Inspired by California Pizza Kitchen’s recipe, this Thai crunch salad with peanut dressing always satisfies.
Servings: 4 Total Time: 30 Minutes
INGREDIENTS
FOR THE THAI PEANUT DRESSING
1/4 cup creamy peanut butter
2 tablespoons unseasoned rice vinegar
2 tablespoons fresh lime juice, from one lime
3 tablespoons vegetable oil
1 tablespoon soy sauce (use gluten-free if needed)
2 tablespoons honey
2-1/2 tablespoons sugar
1 teaspoon salt
1/4 teaspoon crushed red pepper flakes
2 tablespoons fresh cilantro leaves
FOR THE SALAD
4 cups chopped Napa cabbage or shredded coleslaw mix (I like to toss in a little shredded red cabbage for color)

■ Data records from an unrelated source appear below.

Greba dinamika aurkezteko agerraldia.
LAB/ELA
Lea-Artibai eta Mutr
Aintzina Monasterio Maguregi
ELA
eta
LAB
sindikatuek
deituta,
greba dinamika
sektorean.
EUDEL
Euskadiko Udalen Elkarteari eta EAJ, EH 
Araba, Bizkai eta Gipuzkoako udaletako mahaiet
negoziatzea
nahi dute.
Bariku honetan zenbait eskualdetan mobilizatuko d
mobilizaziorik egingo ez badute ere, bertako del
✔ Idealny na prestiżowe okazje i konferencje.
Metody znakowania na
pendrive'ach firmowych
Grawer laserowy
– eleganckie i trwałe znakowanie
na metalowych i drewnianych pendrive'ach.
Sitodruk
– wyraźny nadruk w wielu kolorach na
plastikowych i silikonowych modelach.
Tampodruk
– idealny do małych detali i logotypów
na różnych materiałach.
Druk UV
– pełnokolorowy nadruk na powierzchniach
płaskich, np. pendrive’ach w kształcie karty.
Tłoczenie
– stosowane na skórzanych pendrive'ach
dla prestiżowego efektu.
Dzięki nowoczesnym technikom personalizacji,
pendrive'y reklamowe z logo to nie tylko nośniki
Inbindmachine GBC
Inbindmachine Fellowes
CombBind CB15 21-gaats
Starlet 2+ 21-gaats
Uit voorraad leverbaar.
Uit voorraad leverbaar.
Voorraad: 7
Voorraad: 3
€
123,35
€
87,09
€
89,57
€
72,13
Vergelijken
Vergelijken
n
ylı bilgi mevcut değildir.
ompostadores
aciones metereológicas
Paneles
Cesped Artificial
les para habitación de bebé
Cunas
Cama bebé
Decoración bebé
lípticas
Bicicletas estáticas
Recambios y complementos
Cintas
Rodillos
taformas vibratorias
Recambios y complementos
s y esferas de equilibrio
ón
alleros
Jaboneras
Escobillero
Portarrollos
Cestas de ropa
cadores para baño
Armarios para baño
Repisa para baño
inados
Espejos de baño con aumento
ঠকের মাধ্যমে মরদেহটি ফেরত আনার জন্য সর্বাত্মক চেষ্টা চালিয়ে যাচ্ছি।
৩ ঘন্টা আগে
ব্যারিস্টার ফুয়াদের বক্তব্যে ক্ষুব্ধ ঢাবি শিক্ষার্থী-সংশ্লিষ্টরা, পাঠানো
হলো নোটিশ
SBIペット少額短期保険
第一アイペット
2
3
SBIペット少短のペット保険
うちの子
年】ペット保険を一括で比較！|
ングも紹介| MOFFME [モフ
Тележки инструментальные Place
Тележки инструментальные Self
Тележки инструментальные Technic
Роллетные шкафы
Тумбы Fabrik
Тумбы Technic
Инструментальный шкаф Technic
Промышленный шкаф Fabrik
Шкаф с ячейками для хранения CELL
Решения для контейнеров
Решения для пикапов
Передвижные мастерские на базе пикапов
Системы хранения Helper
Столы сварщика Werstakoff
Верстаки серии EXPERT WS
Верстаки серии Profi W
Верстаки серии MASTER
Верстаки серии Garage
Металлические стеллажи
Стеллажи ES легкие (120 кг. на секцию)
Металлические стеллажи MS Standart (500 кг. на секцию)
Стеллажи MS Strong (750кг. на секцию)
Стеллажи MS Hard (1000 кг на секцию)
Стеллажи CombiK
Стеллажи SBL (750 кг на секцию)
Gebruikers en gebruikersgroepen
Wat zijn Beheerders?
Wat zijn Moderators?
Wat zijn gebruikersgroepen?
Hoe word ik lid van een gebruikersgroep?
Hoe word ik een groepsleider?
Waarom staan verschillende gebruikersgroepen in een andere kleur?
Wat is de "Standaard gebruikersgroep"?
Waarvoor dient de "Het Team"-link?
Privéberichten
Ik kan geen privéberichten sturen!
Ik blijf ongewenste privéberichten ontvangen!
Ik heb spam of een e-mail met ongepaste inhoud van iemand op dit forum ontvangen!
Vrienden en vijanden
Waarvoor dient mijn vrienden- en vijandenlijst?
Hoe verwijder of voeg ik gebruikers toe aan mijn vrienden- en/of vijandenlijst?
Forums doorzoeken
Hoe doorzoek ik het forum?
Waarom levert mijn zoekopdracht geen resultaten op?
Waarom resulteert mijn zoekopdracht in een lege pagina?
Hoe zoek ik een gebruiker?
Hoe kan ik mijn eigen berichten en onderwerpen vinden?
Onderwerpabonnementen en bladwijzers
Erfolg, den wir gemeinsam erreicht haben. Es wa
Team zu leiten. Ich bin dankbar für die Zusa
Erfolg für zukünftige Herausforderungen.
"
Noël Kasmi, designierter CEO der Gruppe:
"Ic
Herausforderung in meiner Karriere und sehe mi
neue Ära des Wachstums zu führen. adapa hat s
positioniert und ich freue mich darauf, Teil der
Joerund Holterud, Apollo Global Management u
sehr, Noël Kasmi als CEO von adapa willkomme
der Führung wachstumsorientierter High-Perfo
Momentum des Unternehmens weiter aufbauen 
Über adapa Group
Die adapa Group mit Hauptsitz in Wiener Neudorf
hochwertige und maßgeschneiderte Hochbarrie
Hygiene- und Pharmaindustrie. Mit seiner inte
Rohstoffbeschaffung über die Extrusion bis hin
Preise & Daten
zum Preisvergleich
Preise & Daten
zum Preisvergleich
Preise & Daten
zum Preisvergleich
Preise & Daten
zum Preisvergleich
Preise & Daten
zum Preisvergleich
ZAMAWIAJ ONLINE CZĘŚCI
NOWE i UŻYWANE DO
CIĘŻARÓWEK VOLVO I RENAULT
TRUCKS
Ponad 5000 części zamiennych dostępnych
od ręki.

1 cup prepared shredded carrots
1 red bell pepper, thinly sliced into bite-sized pieces
1 small English cucumber, halved lengthwise, seeded and thinly sliced
1 cup cooked and shelled edamame
2 medium scallions, thinly sliced
1/2 cup loosely packed chopped fresh cilantro2 garlic cloves, roughly chopped
1-inch square piece fresh ginger, peeled and roughly chopped
INSTRUCTIONS
For the dressing, combine all of the ingredients except for the cilantro in a blender and process until completely smooth. Add the cilantro and blend for a few seconds until the cilantro is finely chopped. Refrigerate until ready to serve.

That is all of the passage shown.